By Matt Reese
Little is known about the first decorated Christmas tree in Riga, Latvia, other than the tree was placed in the public marketplace and decorated by members of a merchants guild to honor the birth of Christ. A ceremony was held and the tree was burnt at its conclusion.
The year of that first decorated Christmas tree was 1510, 500 years ago. A plaque now marks the spot where the first Christmas tree stood. This year, Christmas tree growers from around the world are commemorating the 500 years of the beloved holiday tradition.
“Christmas tree growers from Ohio are proud to be a small part of this long and cherished Christmas tradition,” said Dave Reese, president of the Ohio Christmas Tree Association. “Many of the Christmas tree farms in the state will being doing special activities and promotions to commemorate this occasion. It is not every year you get to be a part of a 500-year anniversary.”
At the National Christmas Tree Association (NCTA) Convention, held in North Carolina last August, trees were on display to demonstrate the various styles of decoration through each century of the Christmas tree tradition. Here is a summary of the display provided by the National Christmas Tree Association.
The first written record of the decorated Christmas tree comes from Riga, Latvia. In 1510, the men of the Merchants Guild decorated a tree with paper roses for the marketplace. The fir tree commemorated the Holy Child while the roses a symbol for the Virgin Mary. In 1530, there is a record from Alsace, France, that trees were sold in the marketplace and brought home. Laws limited the size of the trees to “eight shoe lengths,” a little over four feet.
In the churches of this time, apples were used to decorate evergreen trees as props for the “miracle plays.” The Christmas tree with apples symbolized the “Tree of Paradise” in the Garden of Eden; it was used as a means of teaching the Bible story, of good versus evil in paradise.
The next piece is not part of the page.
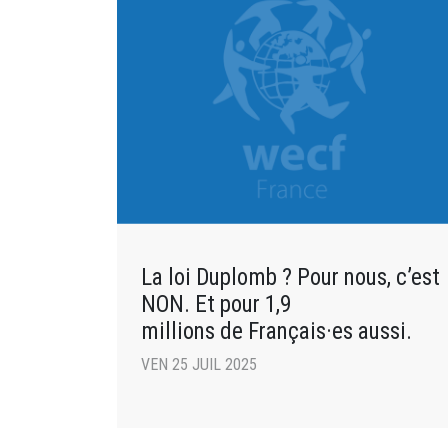
La loi Duplomb ? Pour nous, c’est
NON. Et pour 1,9
millions de Français·es aussi.
VEN 25 JUIL 2025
The first record referencing the “Christmas Tree” to describe a decorated tree was Strassburg, Alsace, 1604. This is recognized as a pivotal event in the history of the Christmas tree.
In homes of this period, it was common to decorate evergreens with apples, gilded nuts, cookies and red paper strips. Edible ornaments became so popular that the trees were often referred to as “Sugar Trees.” In this century the first accounts of lighted candles being used as decorations on Christmas trees came from France. A letter to a friend dated 1798 described the enchanting beauty of many candlelit trees seen in the houses of the times.
The Christmas tree was introduced in the United States by German settlers first as a tabletop size and soon became a floor-to-ceiling tree. In 1851 Christmas trees began to be sold commercially when Mark Carr hauled two ox sleds of evergreens into New York City. During the 1870s, blown glass ball ornaments from Lauscha, Germany, appeared as decorations. These evolved as chains of balls, toys and figures and became a favored
The first electric lights on a Christmas tree occurred at the home of Thomas Edison’s assistant, Edward Johnson, in 1882. President Grover Cleveland first used tree lights in the White House in 1895. In 1903, electric lights referred to as “switchboard lights” were sold in New England; they did not become widely popular until the 1930s. Under President Calvin Coolidge, the first annual lighting of the White House Christmas tree began in 1923.
To commemorate this momentous anniversary, the NCTA also released commemorative cards and ornaments featuring the original artwork of Jesse Barnes and J. Wecker Frisch for the occasion. In addition, a special ceremony will be held at the site of the world’s first decorated Christmas tree, Reese said. “Whatever your plans for the Christmas season, take the opportunity to visit a tree farm to get a real tree to celebrate the season, support your local economy, benefit the environment, and participate in 500 years of this great holiday tradition.”